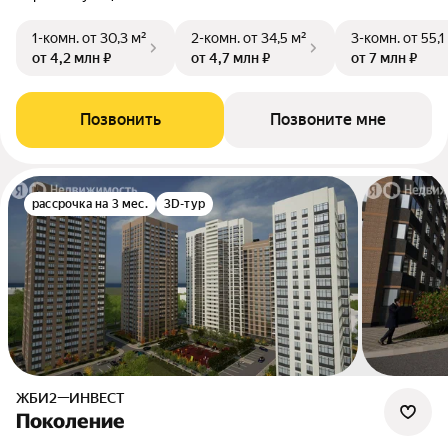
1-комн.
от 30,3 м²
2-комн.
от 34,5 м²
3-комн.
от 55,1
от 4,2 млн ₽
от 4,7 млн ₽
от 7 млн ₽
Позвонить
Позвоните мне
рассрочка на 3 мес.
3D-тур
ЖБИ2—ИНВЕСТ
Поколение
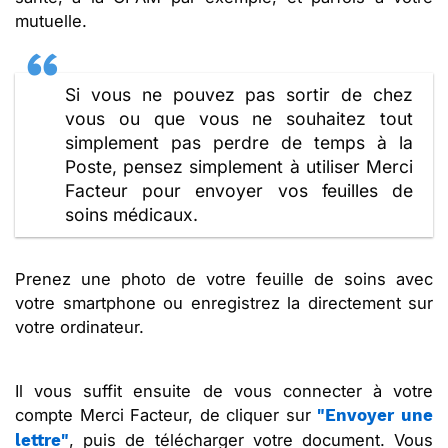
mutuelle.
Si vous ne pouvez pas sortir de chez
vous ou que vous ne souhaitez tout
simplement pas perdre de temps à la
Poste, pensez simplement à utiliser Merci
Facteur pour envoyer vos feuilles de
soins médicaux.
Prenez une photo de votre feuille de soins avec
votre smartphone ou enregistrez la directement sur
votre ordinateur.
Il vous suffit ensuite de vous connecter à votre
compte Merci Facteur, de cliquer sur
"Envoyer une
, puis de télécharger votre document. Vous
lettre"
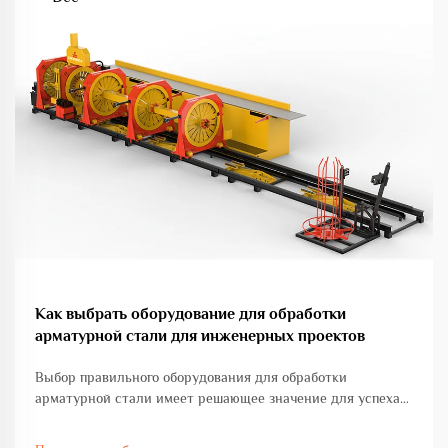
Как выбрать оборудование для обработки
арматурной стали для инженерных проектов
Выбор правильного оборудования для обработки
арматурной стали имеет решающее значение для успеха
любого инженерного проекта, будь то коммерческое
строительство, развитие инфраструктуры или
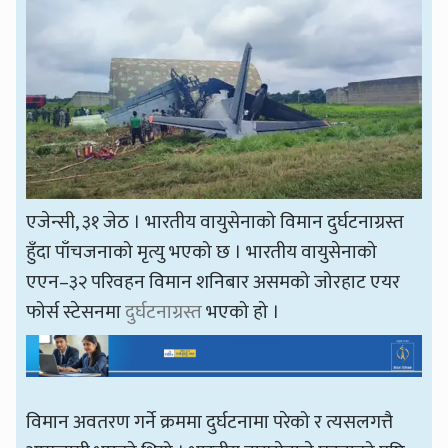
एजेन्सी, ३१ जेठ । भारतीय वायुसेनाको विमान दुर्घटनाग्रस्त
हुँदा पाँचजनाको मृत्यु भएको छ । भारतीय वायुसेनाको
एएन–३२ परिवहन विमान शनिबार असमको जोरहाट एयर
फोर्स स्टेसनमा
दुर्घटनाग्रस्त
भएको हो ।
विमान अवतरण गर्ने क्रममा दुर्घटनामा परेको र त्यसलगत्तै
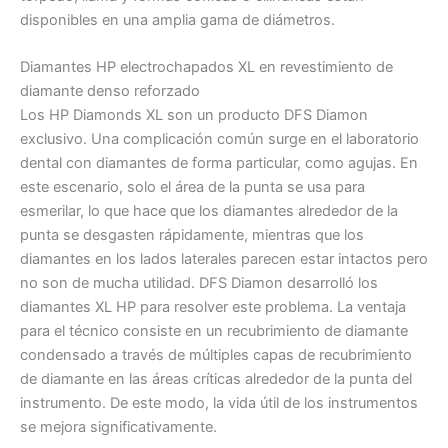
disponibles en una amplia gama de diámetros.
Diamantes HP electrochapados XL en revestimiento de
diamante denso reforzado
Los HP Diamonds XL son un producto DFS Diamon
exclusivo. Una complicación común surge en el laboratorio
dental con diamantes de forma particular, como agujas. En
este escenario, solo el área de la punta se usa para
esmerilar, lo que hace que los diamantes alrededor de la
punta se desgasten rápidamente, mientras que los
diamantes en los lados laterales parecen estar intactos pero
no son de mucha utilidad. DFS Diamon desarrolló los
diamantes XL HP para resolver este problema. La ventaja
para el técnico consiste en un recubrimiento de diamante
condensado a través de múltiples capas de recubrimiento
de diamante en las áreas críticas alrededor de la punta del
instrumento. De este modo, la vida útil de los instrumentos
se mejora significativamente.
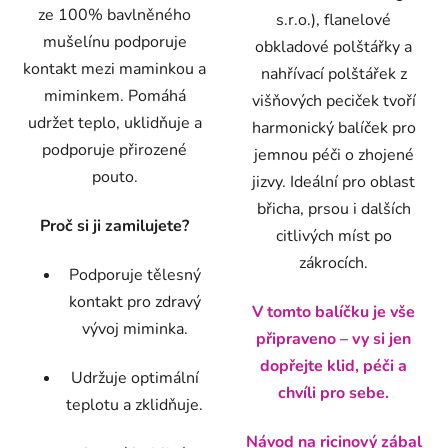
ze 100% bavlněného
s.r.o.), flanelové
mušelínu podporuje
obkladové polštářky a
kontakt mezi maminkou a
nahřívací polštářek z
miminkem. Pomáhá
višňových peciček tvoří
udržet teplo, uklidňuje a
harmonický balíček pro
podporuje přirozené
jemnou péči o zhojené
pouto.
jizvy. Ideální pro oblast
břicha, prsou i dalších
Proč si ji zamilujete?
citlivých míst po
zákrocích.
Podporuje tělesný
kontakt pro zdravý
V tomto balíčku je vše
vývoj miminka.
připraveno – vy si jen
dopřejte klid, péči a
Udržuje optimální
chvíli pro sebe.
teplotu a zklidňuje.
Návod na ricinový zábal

--------

▶ PROBLEM: Check the data above and report how many lines include the word "арматурной", using a bare number.

▶ TASK SOLUTION: 2